23 A Escola de Mulheres surge em 2006, coordenada por uma equipe do CEAGRO, que é composta por

dirigentes do MST, do MPA e das mulheres indígenas, que atua na formação das mulheres do campo (MARQUES, 2013).

Por outro lado, algumas famílias relataram que ensinam para os mais novos sobre as plantas medicinais e remédios alternativos, como relata dona MALVA “[...] até com as crianças (netos) a gente conseguiu criar na cabeça deles uma resistência contra os remédios químicos, o meu neto tem quatro aninhos, se ele sente qualquer coisa estranha já pede própolis”. E ainda como descreve o senhor CEDRO se referindo à mesma criança “[...] ou se ele cortar o dedo ele já fala prá mãe dele me arruma um paninho prá fazer xixi prá botar aqui em cima”.

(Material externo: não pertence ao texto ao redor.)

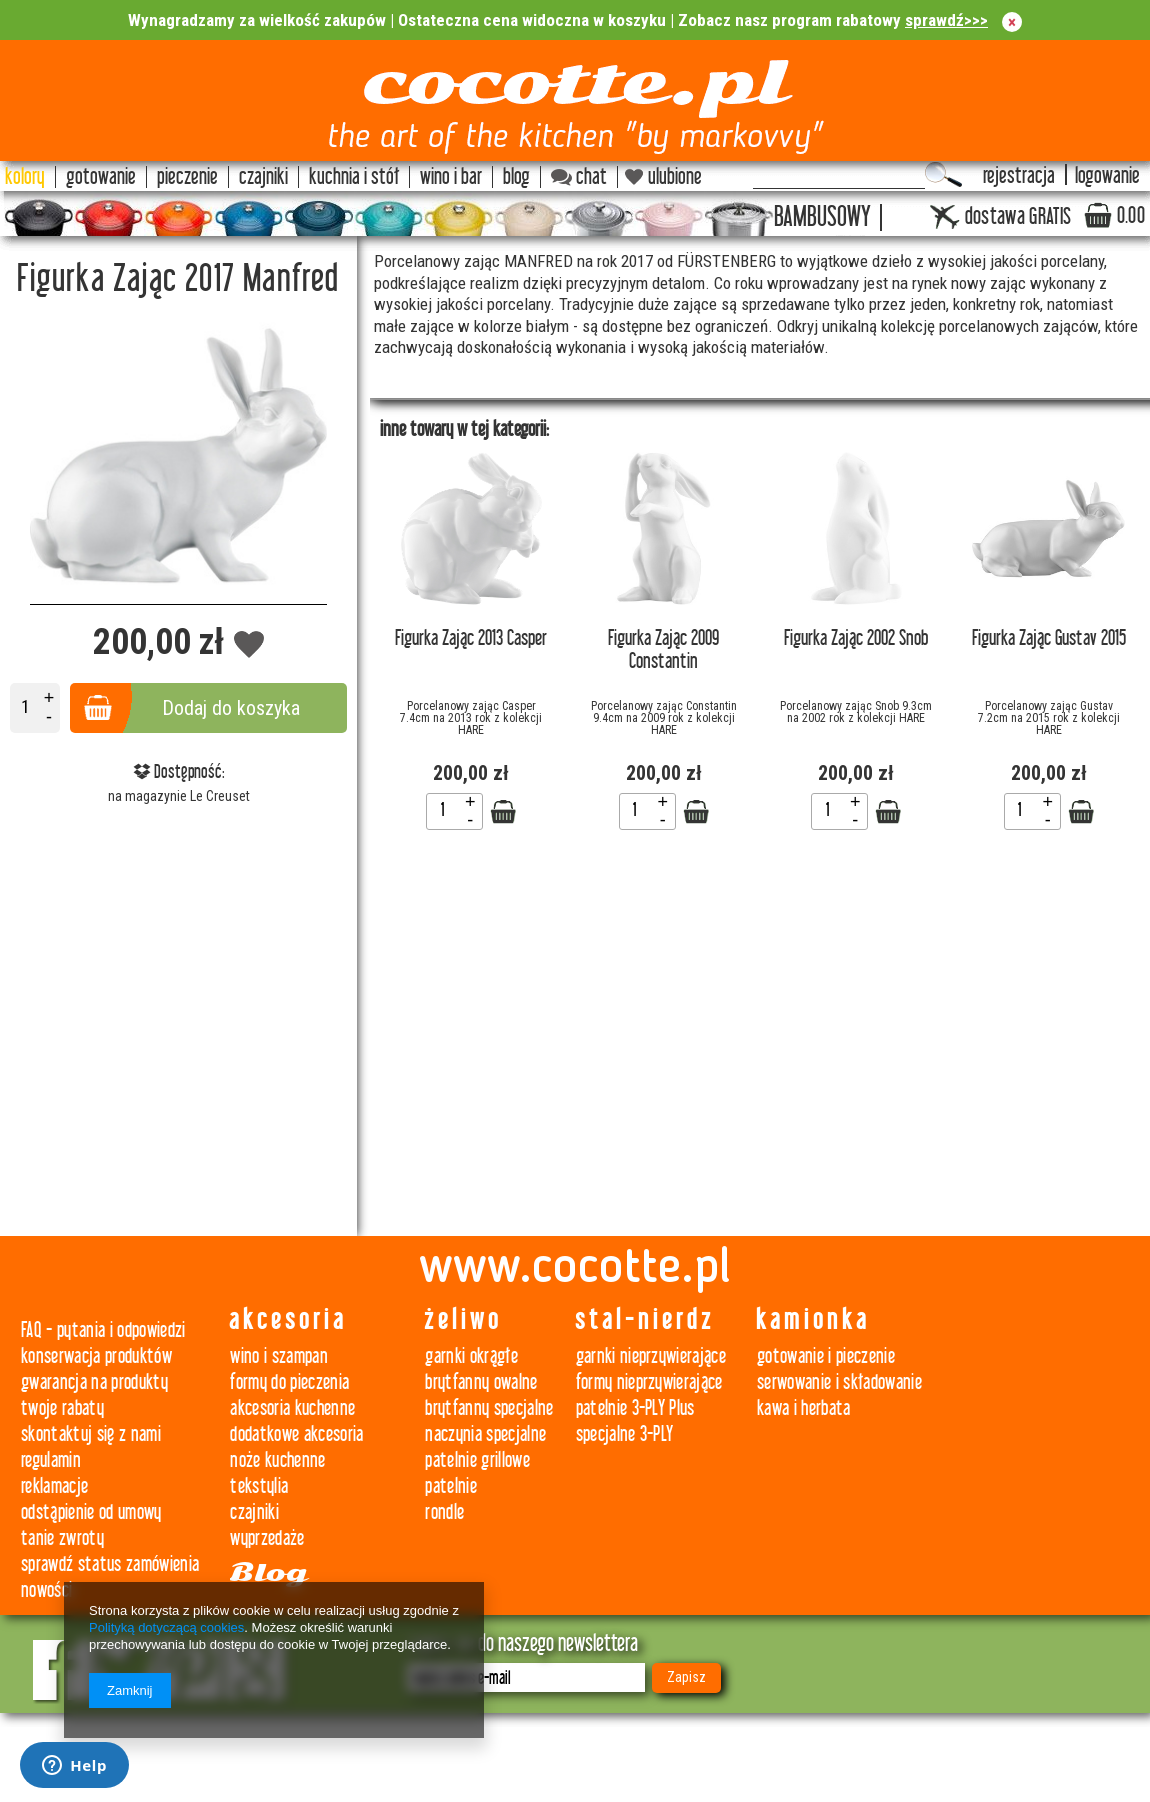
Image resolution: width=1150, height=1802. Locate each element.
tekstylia (259, 1486)
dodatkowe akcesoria (296, 1434)
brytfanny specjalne (489, 1408)
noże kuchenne (277, 1460)
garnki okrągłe (471, 1356)
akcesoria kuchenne (292, 1408)
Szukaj (943, 175)
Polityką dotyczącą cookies (166, 1627)
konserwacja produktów (96, 1356)
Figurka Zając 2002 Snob (856, 638)
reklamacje (54, 1486)
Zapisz (686, 1677)
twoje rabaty (62, 1408)
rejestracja (1019, 176)
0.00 (1131, 216)
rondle (444, 1512)
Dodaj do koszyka (231, 708)
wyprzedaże (267, 1538)
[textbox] (839, 175)
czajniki (254, 1512)
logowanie (1107, 176)
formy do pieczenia (289, 1382)
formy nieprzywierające (649, 1382)
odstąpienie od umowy (91, 1512)
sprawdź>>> (946, 20)
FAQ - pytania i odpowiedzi (103, 1330)
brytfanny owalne (481, 1382)
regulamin (51, 1460)
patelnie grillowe (477, 1460)
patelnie (451, 1486)
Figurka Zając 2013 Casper (471, 638)
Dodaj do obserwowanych (249, 645)
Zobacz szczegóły (503, 812)
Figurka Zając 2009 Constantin (663, 650)
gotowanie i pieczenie (826, 1356)
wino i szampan (279, 1356)
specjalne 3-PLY (625, 1434)
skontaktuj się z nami (91, 1434)
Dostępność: (179, 772)
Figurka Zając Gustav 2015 (1049, 638)
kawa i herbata (804, 1408)
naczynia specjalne (485, 1434)
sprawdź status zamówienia (110, 1564)
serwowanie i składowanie (839, 1382)
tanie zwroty (62, 1538)
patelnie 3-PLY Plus (635, 1408)
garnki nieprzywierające (651, 1356)
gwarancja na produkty (94, 1382)
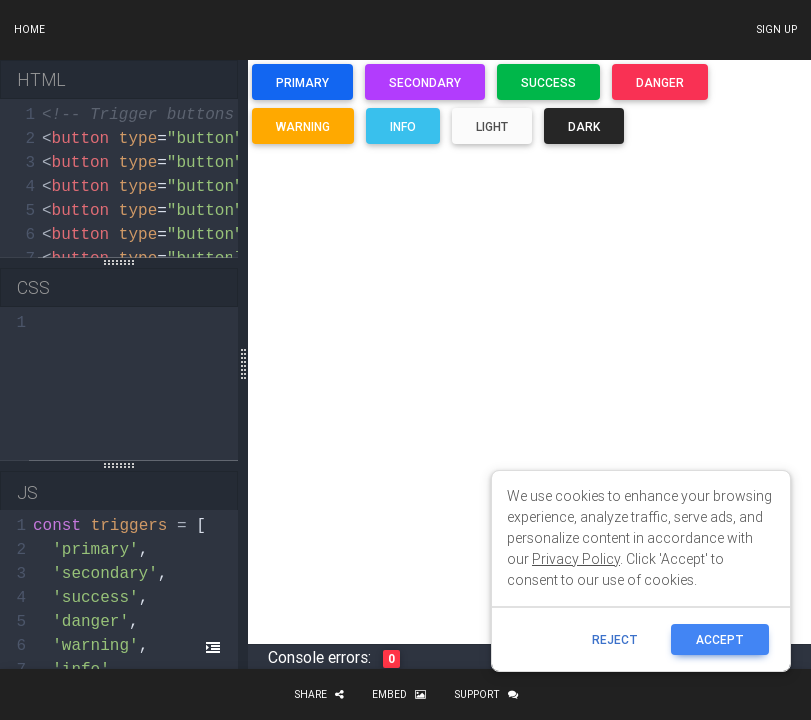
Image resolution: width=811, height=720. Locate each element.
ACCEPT (720, 639)
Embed (399, 694)
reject (615, 639)
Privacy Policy (576, 559)
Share (319, 694)
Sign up (776, 29)
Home (29, 29)
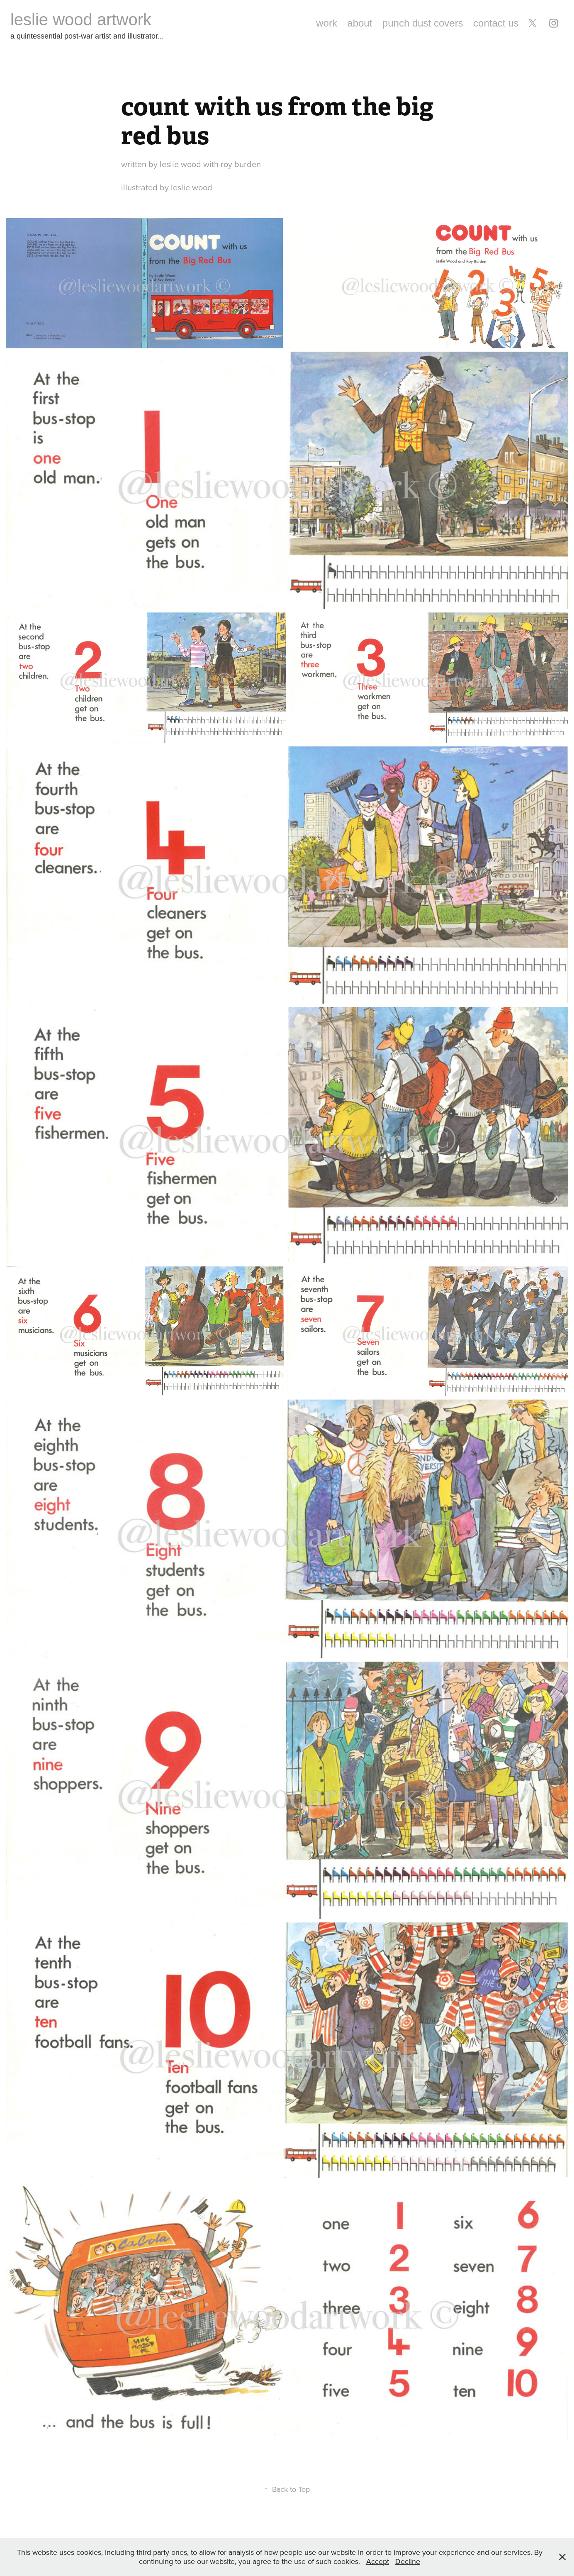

Outra questão que preocupa é com a detenção dos conhecimentos por parte das multinacionais, com o patenteamento de determinadas substâncias “[...] patentiá uma medicina natural, uma empresa patentiou e diz que aquilo lá tem dono, e nóis que esses conhecimentos que o povo tem, o conhecimento do povo é do povo, não tem que ninguém ser dono do conhecimento do povo” (JASMIM).

Nesse sentido, a lei 13.123 protege os conhecimentos tradicionais associados ao patrimônio genético das populações indígenas, comunidades tradicionais e agricultores tradicionais (BRASIL, 2015). Essa lei também prevê que sejam repartidos os benefícios resultantes, de forma justa e equitativa. Tornou mais flexível o acesso à biodiversidade e aos conhecimentos tradicionais, que impulsiona o desenvolvimento de pesquisas sobre a biodiversidade brasileira, porém pode provocar a imposição dos interesses econômicos sobre as questões sociais e culturais (BOFF, 2015).

Portanto, a principal forma de transmissão de conhecimento é através do convívio familiar, os mais velhos, principalmente as avós, tias e mães repassam os conhecimentos aos mais jovens. Observou-se uma certa preocupação quanto à perca dos conhecimentos tradicionais, ao desinteresse dos mais novos e à apropriação por parte das multinacionais.